◆ What this task involves ◆
Without the pictures, set down every line of the data exactly.

Page layout parsing data:
Start of Block

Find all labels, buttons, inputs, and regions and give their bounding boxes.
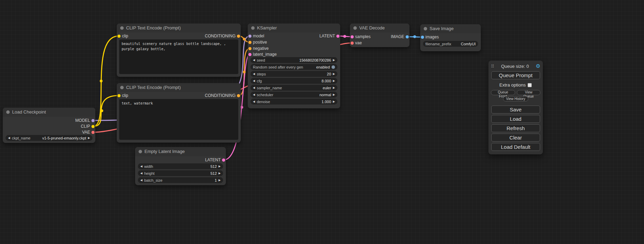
node-clip-text-encode-positive[interactable]: CLIP Text Encode (Prompt) clip CONDITION…	[117, 24, 241, 77]
input-slot-clip[interactable]	[117, 94, 121, 97]
widget-value: enabled	[316, 65, 330, 69]
arrow-right-icon[interactable]: ▶	[219, 163, 221, 169]
width-widget[interactable]: ◀ width 512 ▶	[138, 163, 223, 169]
refresh-button[interactable]: Refresh	[491, 124, 540, 132]
clear-button[interactable]: Clear	[491, 134, 540, 142]
input-slot-positive[interactable]	[248, 41, 252, 44]
input-slot-latent-image[interactable]	[248, 53, 252, 56]
height-widget[interactable]: ◀ height 512 ▶	[138, 170, 223, 176]
sampler-name-widget[interactable]: ◀ sampler_name euler ▶	[250, 85, 337, 91]
arrow-right-icon[interactable]: ▶	[333, 71, 335, 77]
output-label-image: IMAGE	[391, 34, 404, 39]
input-slot-negative[interactable]	[248, 47, 252, 50]
arrow-right-icon[interactable]: ▶	[88, 135, 90, 141]
arrow-left-icon[interactable]: ◀	[253, 92, 255, 98]
arrow-left-icon[interactable]: ◀	[253, 57, 255, 63]
node-title-bar[interactable]: CLIP Text Encode (Prompt)	[117, 24, 241, 33]
positive-prompt-textarea[interactable]: beautiful scenery nature glass bottle la…	[119, 39, 238, 74]
input-slot-model[interactable]	[248, 35, 252, 38]
arrow-right-icon[interactable]: ▶	[333, 57, 335, 63]
input-label-model: model	[253, 34, 264, 39]
denoise-widget[interactable]: ◀ denoise 1.000 ▶	[250, 99, 337, 105]
arrow-left-icon[interactable]: ◀	[253, 99, 255, 105]
arrow-left-icon[interactable]: ◀	[253, 85, 255, 91]
ckpt-name-widget[interactable]: ◀ ckpt_name v1-5-pruned-emaonly.ckpt ▶	[6, 135, 92, 141]
node-collapse-dot-icon[interactable]	[353, 26, 357, 30]
seed-widget[interactable]: ◀ seed 156680208700286 ▶	[250, 57, 337, 63]
arrow-right-icon[interactable]: ▶	[333, 85, 335, 91]
output-slot-conditioning[interactable]	[237, 94, 240, 97]
random-seed-toggle-widget[interactable]: Random seed after every gen enabled	[250, 64, 337, 70]
output-slot-latent[interactable]	[336, 35, 339, 38]
output-slot-conditioning[interactable]	[237, 35, 240, 38]
widget-label: seed	[257, 58, 265, 62]
node-collapse-dot-icon[interactable]	[120, 26, 124, 30]
widget-value: 1.000	[321, 100, 331, 104]
save-button[interactable]: Save	[491, 106, 540, 114]
output-slot-latent[interactable]	[222, 159, 225, 162]
node-clip-text-encode-negative[interactable]: CLIP Text Encode (Prompt) clip CONDITION…	[117, 83, 241, 143]
queue-prompt-button[interactable]: Queue Prompt	[491, 71, 540, 79]
steps-widget[interactable]: ◀ steps 20 ▶	[250, 71, 337, 77]
arrow-right-icon[interactable]: ▶	[333, 99, 335, 105]
arrow-left-icon[interactable]: ◀	[140, 170, 142, 176]
input-slot-images[interactable]	[421, 36, 424, 39]
input-slot-clip[interactable]	[117, 35, 121, 38]
input-label-clip: clip	[122, 34, 128, 39]
load-default-button[interactable]: Load Default	[491, 143, 540, 151]
node-title-text: Save Image	[430, 26, 453, 31]
arrow-left-icon[interactable]: ◀	[8, 135, 10, 141]
node-empty-latent-image[interactable]: Empty Latent Image LATENT ◀ width 512 ▶ …	[135, 147, 226, 185]
arrow-right-icon[interactable]: ▶	[333, 78, 335, 84]
filename-prefix-widget[interactable]: filename_prefix ComfyUI	[423, 41, 478, 47]
node-collapse-dot-icon[interactable]	[6, 110, 10, 114]
node-title-bar[interactable]: Load Checkpoint	[3, 108, 95, 117]
widget-label: ckpt_name	[12, 136, 30, 140]
cfg-widget[interactable]: ◀ cfg 8.000 ▶	[250, 78, 337, 84]
arrow-right-icon[interactable]: ▶	[219, 177, 221, 183]
extra-options-checkbox[interactable]	[528, 83, 532, 87]
node-title-bar[interactable]: CLIP Text Encode (Prompt)	[117, 83, 241, 92]
input-label-clip: clip	[122, 93, 128, 98]
node-collapse-dot-icon[interactable]	[139, 150, 142, 153]
queue-front-button[interactable]: Queue Front	[491, 90, 515, 95]
input-label-latent-image: latent_image	[253, 52, 277, 57]
output-slot-image[interactable]	[406, 35, 409, 38]
arrow-left-icon[interactable]: ◀	[140, 163, 142, 169]
node-collapse-dot-icon[interactable]	[424, 27, 427, 30]
output-slot-model[interactable]	[91, 119, 95, 122]
node-vae-decode[interactable]: VAE Decode samples vae IMAGE	[350, 24, 409, 47]
output-slot-vae[interactable]	[91, 131, 95, 134]
drag-handle-icon[interactable]: ⠿	[491, 64, 494, 69]
arrow-right-icon[interactable]: ▶	[219, 170, 221, 176]
view-history-button[interactable]: View History	[503, 96, 528, 101]
node-title-bar[interactable]: Save Image	[420, 24, 481, 33]
output-slot-clip[interactable]	[91, 125, 95, 128]
node-load-checkpoint[interactable]: Load Checkpoint MODEL CLIP VAE ◀ ckpt_na…	[3, 108, 95, 143]
load-button[interactable]: Load	[491, 115, 540, 123]
widget-label: batch_size	[144, 178, 162, 182]
input-slot-vae[interactable]	[351, 42, 354, 45]
node-save-image[interactable]: Save Image images filename_prefix ComfyU…	[420, 24, 481, 51]
arrow-left-icon[interactable]: ◀	[253, 78, 255, 84]
arrow-left-icon[interactable]: ◀	[253, 71, 255, 77]
widget-label: Random seed after every gen	[253, 65, 303, 69]
node-collapse-dot-icon[interactable]	[120, 86, 124, 89]
node-ksampler[interactable]: KSampler model positive negative latent_…	[248, 24, 340, 108]
view-queue-button[interactable]: View Queue	[517, 90, 540, 95]
negative-prompt-textarea[interactable]: text, watermark	[119, 99, 238, 140]
arrow-right-icon[interactable]: ▶	[333, 92, 335, 98]
widget-value: normal	[319, 93, 331, 97]
arrow-left-icon[interactable]: ◀	[140, 177, 142, 183]
node-collapse-dot-icon[interactable]	[251, 26, 255, 30]
node-title-bar[interactable]: Empty Latent Image	[135, 147, 226, 156]
input-slot-samples[interactable]	[351, 35, 354, 38]
scheduler-widget[interactable]: ◀ scheduler normal ▶	[250, 92, 337, 98]
settings-gear-icon[interactable]: ⚙	[536, 63, 540, 69]
widget-value: euler	[323, 86, 331, 90]
node-title-bar[interactable]: VAE Decode	[350, 24, 409, 33]
node-title-bar[interactable]: KSampler	[248, 24, 340, 33]
toggle-dot-icon[interactable]	[332, 65, 335, 69]
batch-size-widget[interactable]: ◀ batch_size 1 ▶	[138, 177, 223, 183]
widget-value: 512	[210, 171, 217, 175]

End of Block

◆ Task output ◆
Find all labels, buttons, inputs, and regions and give their bounding boxes.
node-clip-text-encode-positive[interactable]: CLIP Text Encode (Prompt) clip CONDITION…	[117, 24, 241, 77]
input-slot-clip[interactable]	[117, 94, 121, 97]
widget-value: enabled	[316, 65, 330, 69]
arrow-right-icon[interactable]: ▶	[219, 163, 221, 169]
width-widget[interactable]: ◀ width 512 ▶	[138, 163, 223, 169]
refresh-button[interactable]: Refresh	[491, 124, 540, 132]
clear-button[interactable]: Clear	[491, 134, 540, 142]
input-slot-positive[interactable]	[248, 41, 252, 44]
input-slot-latent-image[interactable]	[248, 53, 252, 56]
height-widget[interactable]: ◀ height 512 ▶	[138, 170, 223, 176]
sampler-name-widget[interactable]: ◀ sampler_name euler ▶	[250, 85, 337, 91]
arrow-right-icon[interactable]: ▶	[333, 71, 335, 77]
output-label-image: IMAGE	[391, 34, 404, 39]
input-slot-negative[interactable]	[248, 47, 252, 50]
arrow-right-icon[interactable]: ▶	[88, 135, 90, 141]
arrow-left-icon[interactable]: ◀	[253, 92, 255, 98]
arrow-left-icon[interactable]: ◀	[253, 57, 255, 63]
node-title-bar[interactable]: CLIP Text Encode (Prompt)	[117, 24, 241, 33]
positive-prompt-textarea[interactable]: beautiful scenery nature glass bottle la…	[119, 39, 238, 74]
input-slot-model[interactable]	[248, 35, 252, 38]
arrow-right-icon[interactable]: ▶	[333, 57, 335, 63]
input-label-model: model	[253, 34, 264, 39]
denoise-widget[interactable]: ◀ denoise 1.000 ▶	[250, 99, 337, 105]
arrow-left-icon[interactable]: ◀	[253, 99, 255, 105]
arrow-left-icon[interactable]: ◀	[253, 85, 255, 91]
ckpt-name-widget[interactable]: ◀ ckpt_name v1-5-pruned-emaonly.ckpt ▶	[6, 135, 92, 141]
node-collapse-dot-icon[interactable]	[353, 26, 357, 30]
seed-widget[interactable]: ◀ seed 156680208700286 ▶	[250, 57, 337, 63]
arrow-right-icon[interactable]: ▶	[333, 85, 335, 91]
output-slot-conditioning[interactable]	[237, 94, 240, 97]
random-seed-toggle-widget[interactable]: Random seed after every gen enabled	[250, 64, 337, 70]
output-slot-latent[interactable]	[336, 35, 339, 38]
output-slot-conditioning[interactable]	[237, 35, 240, 38]
widget-label: seed	[257, 58, 265, 62]
node-collapse-dot-icon[interactable]	[120, 26, 124, 30]
widget-value: 1.000	[321, 100, 331, 104]
save-button[interactable]: Save	[491, 106, 540, 114]
output-slot-latent[interactable]	[222, 159, 225, 162]
node-clip-text-encode-negative[interactable]: CLIP Text Encode (Prompt) clip CONDITION…	[117, 83, 241, 143]
queue-prompt-button[interactable]: Queue Prompt	[491, 71, 540, 79]
steps-widget[interactable]: ◀ steps 20 ▶	[250, 71, 337, 77]
arrow-right-icon[interactable]: ▶	[333, 99, 335, 105]
arrow-left-icon[interactable]: ◀	[140, 170, 142, 176]
input-slot-images[interactable]	[421, 36, 424, 39]
input-slot-clip[interactable]	[117, 35, 121, 38]
input-label-clip: clip	[122, 34, 128, 39]
load-default-button[interactable]: Load Default	[491, 143, 540, 151]
node-title-text: Save Image	[430, 26, 453, 31]
arrow-left-icon[interactable]: ◀	[8, 135, 10, 141]
node-empty-latent-image[interactable]: Empty Latent Image LATENT ◀ width 512 ▶ …	[135, 147, 226, 185]
arrow-right-icon[interactable]: ▶	[333, 78, 335, 84]
filename-prefix-widget[interactable]: filename_prefix ComfyUI	[423, 41, 478, 47]
node-collapse-dot-icon[interactable]	[6, 110, 10, 114]
node-title-bar[interactable]: Load Checkpoint	[3, 108, 95, 117]
widget-label: ckpt_name	[12, 136, 30, 140]
cfg-widget[interactable]: ◀ cfg 8.000 ▶	[250, 78, 337, 84]
arrow-right-icon[interactable]: ▶	[219, 177, 221, 183]
extra-options-checkbox[interactable]	[528, 83, 532, 87]
node-title-bar[interactable]: CLIP Text Encode (Prompt)	[117, 83, 241, 92]
input-label-clip: clip	[122, 93, 128, 98]
node-collapse-dot-icon[interactable]	[139, 150, 142, 153]
queue-front-button[interactable]: Queue Front	[491, 90, 515, 95]
input-label-latent-image: latent_image	[253, 52, 277, 57]
output-slot-image[interactable]	[406, 35, 409, 38]
arrow-left-icon[interactable]: ◀	[140, 163, 142, 169]
node-collapse-dot-icon[interactable]	[424, 27, 427, 30]
output-slot-model[interactable]	[91, 119, 95, 122]
node-vae-decode[interactable]: VAE Decode samples vae IMAGE	[350, 24, 409, 47]
output-slot-vae[interactable]	[91, 131, 95, 134]
drag-handle-icon[interactable]: ⠿	[491, 64, 494, 69]
arrow-right-icon[interactable]: ▶	[219, 170, 221, 176]
view-history-button[interactable]: View History	[503, 96, 528, 101]
node-title-bar[interactable]: Save Image	[420, 24, 481, 33]
output-slot-clip[interactable]	[91, 125, 95, 128]
node-load-checkpoint[interactable]: Load Checkpoint MODEL CLIP VAE ◀ ckpt_na…	[3, 108, 95, 143]
load-button[interactable]: Load	[491, 115, 540, 123]
widget-label: batch_size	[144, 178, 162, 182]
input-slot-vae[interactable]	[351, 42, 354, 45]
node-save-image[interactable]: Save Image images filename_prefix ComfyU…	[420, 24, 481, 51]
arrow-left-icon[interactable]: ◀	[253, 78, 255, 84]
arrow-left-icon[interactable]: ◀	[253, 71, 255, 77]
widget-label: Random seed after every gen	[253, 65, 303, 69]
node-collapse-dot-icon[interactable]	[120, 86, 124, 89]
node-ksampler[interactable]: KSampler model positive negative latent_…	[248, 24, 340, 108]
view-queue-button[interactable]: View Queue	[517, 90, 540, 95]
negative-prompt-textarea[interactable]: text, watermark	[119, 99, 238, 140]
arrow-right-icon[interactable]: ▶	[333, 92, 335, 98]
widget-value: normal	[319, 93, 331, 97]
arrow-left-icon[interactable]: ◀	[140, 177, 142, 183]
node-collapse-dot-icon[interactable]	[251, 26, 255, 30]
node-title-bar[interactable]: Empty Latent Image	[135, 147, 226, 156]
input-slot-samples[interactable]	[351, 35, 354, 38]
scheduler-widget[interactable]: ◀ scheduler normal ▶	[250, 92, 337, 98]
settings-gear-icon[interactable]: ⚙	[536, 63, 540, 69]
widget-value: euler	[323, 86, 331, 90]
node-title-bar[interactable]: VAE Decode	[350, 24, 409, 33]
node-title-bar[interactable]: KSampler	[248, 24, 340, 33]
toggle-dot-icon[interactable]	[332, 65, 335, 69]
batch-size-widget[interactable]: ◀ batch_size 1 ▶	[138, 177, 223, 183]
widget-value: 512	[210, 171, 217, 175]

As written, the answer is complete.